___ Source data ___

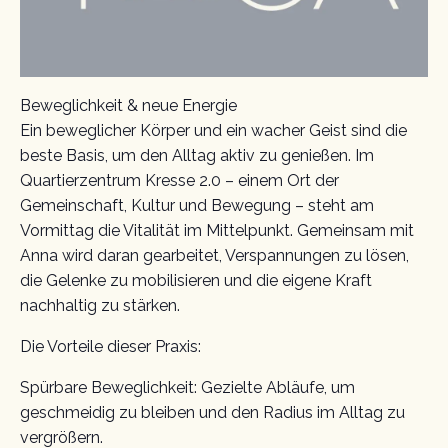
Beweglichkeit & neue Energie
Ein beweglicher Körper und ein wacher Geist sind die
beste Basis, um den Alltag aktiv zu genießen. Im
Quartierzentrum Kresse 2.0 – einem Ort der
Gemeinschaft, Kultur und Bewegung – steht am
Vormittag die Vitalität im Mittelpunkt. Gemeinsam mit
Anna wird daran gearbeitet, Verspannungen zu lösen,
die Gelenke zu mobilisieren und die eigene Kraft
nachhaltig zu stärken.
Die Vorteile dieser Praxis:
Spürbare Beweglichkeit: Gezielte Abläufe, um
geschmeidig zu bleiben und den Radius im Alltag zu
vergrößern.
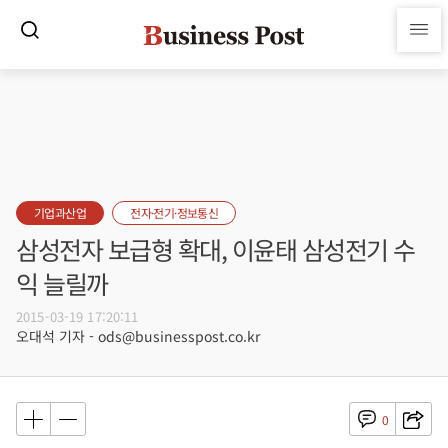
기업과산업
전자·전기·정보통신
삼성전자 보급형 확대, 이윤태 삼성전기 수
익 늘릴까
2015-03-19 17:20:11
오대석 기자 - ods@businesspost.co.kr
0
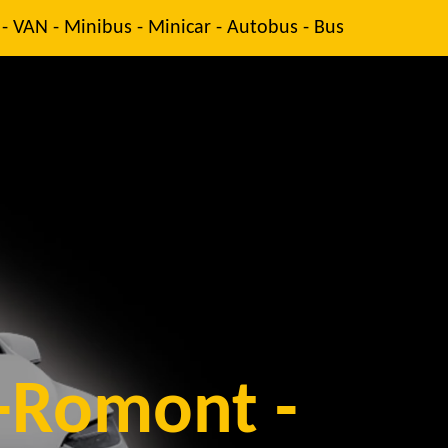
 - VAN - Minibus - Minicar - Autobus - Bus
t-Romont
-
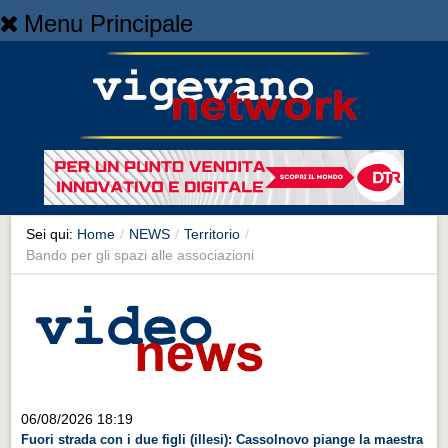
Menu Principale
Home
Home
NEWS
NEWS
Cronaca
Cronaca
Sei qui:
Home
/
NEWS
/
Territorio
/
Bando per gli spazi alle associazioni
Artes et Artificia
Artes et Artificia
Sport
Sport
Territorio
06/08/2026 18:19
Territorio
Fuori strada con i due figli (illesi): Cassolnovo piange la maestra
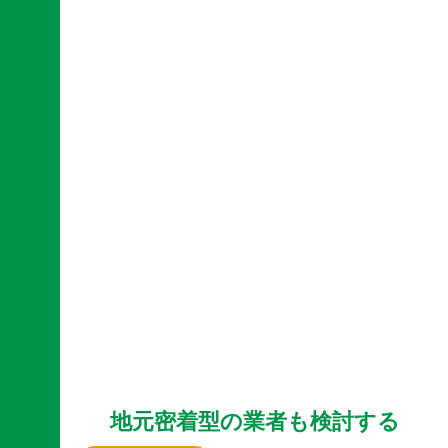
地元密着型の業者も検討する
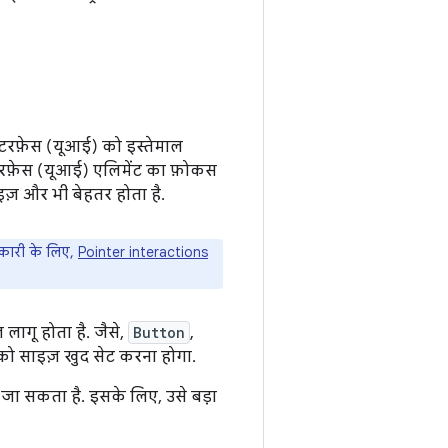
टरफ़ेस (यूआई) को इस्तेमाल
ंटरफ़ेस (यूआई) एलिमेंट का फ़ोकस
ज़ और भी बेहतर होता है.
नकारी के लिए,
Pointer interactions
लागू होता है. जैसे,
Button
,
पको साइज़ खुद सेट करना होगा.
ा जा सकता है. इसके लिए, उसे बड़ा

___

> [Problem] Return each entry above unchanged. Leave the pictures out.

> [Output of the exercise]
Beweglichkeit & neue Energie
Ein beweglicher Körper und ein wacher Geist sind die
beste Basis, um den Alltag aktiv zu genießen. Im
Quartierzentrum Kresse 2.0 – einem Ort der
Gemeinschaft, Kultur und Bewegung – steht am
Vormittag die Vitalität im Mittelpunkt. Gemeinsam mit
Anna wird daran gearbeitet, Verspannungen zu lösen,
die Gelenke zu mobilisieren und die eigene Kraft
nachhaltig zu stärken.
Die Vorteile dieser Praxis:
Spürbare Beweglichkeit: Gezielte Abläufe, um
geschmeidig zu bleiben und den Radius im Alltag zu
vergrößern.
기업과산업
전자·전기·정보통신
삼성전자 보급형 확대, 이윤태 삼성전기 수
익 늘릴까
2015-03-19 17:20:11
오대석 기자 - ods@businesspost.co.kr
0
 - VAN - Minibus - Minicar - Autobus - Bus
t-Romont
-
Menu Principale
Home
Home
NEWS
NEWS
Cronaca
Cronaca
Sei qui:
Home
/
NEWS
/
Territorio
/
Bando per gli spazi alle associazioni
Artes et Artificia
Artes et Artificia
Sport
Sport
Territorio
06/08/2026 18:19
Territorio
Fuori strada con i due figli (illesi): Cassolnovo piange la maestra
地元密着型の業者も検討する
टरफ़ेस (यूआई) को इस्तेमाल
ंटरफ़ेस (यूआई) एलिमेंट का फ़ोकस
ज़ और भी बेहतर होता है.
नकारी के लिए,
Pointer interactions
लागू होता है. जैसे,
Button
,
पको साइज़ खुद सेट करना होगा.
ा जा सकता है. इसके लिए, उसे बड़ा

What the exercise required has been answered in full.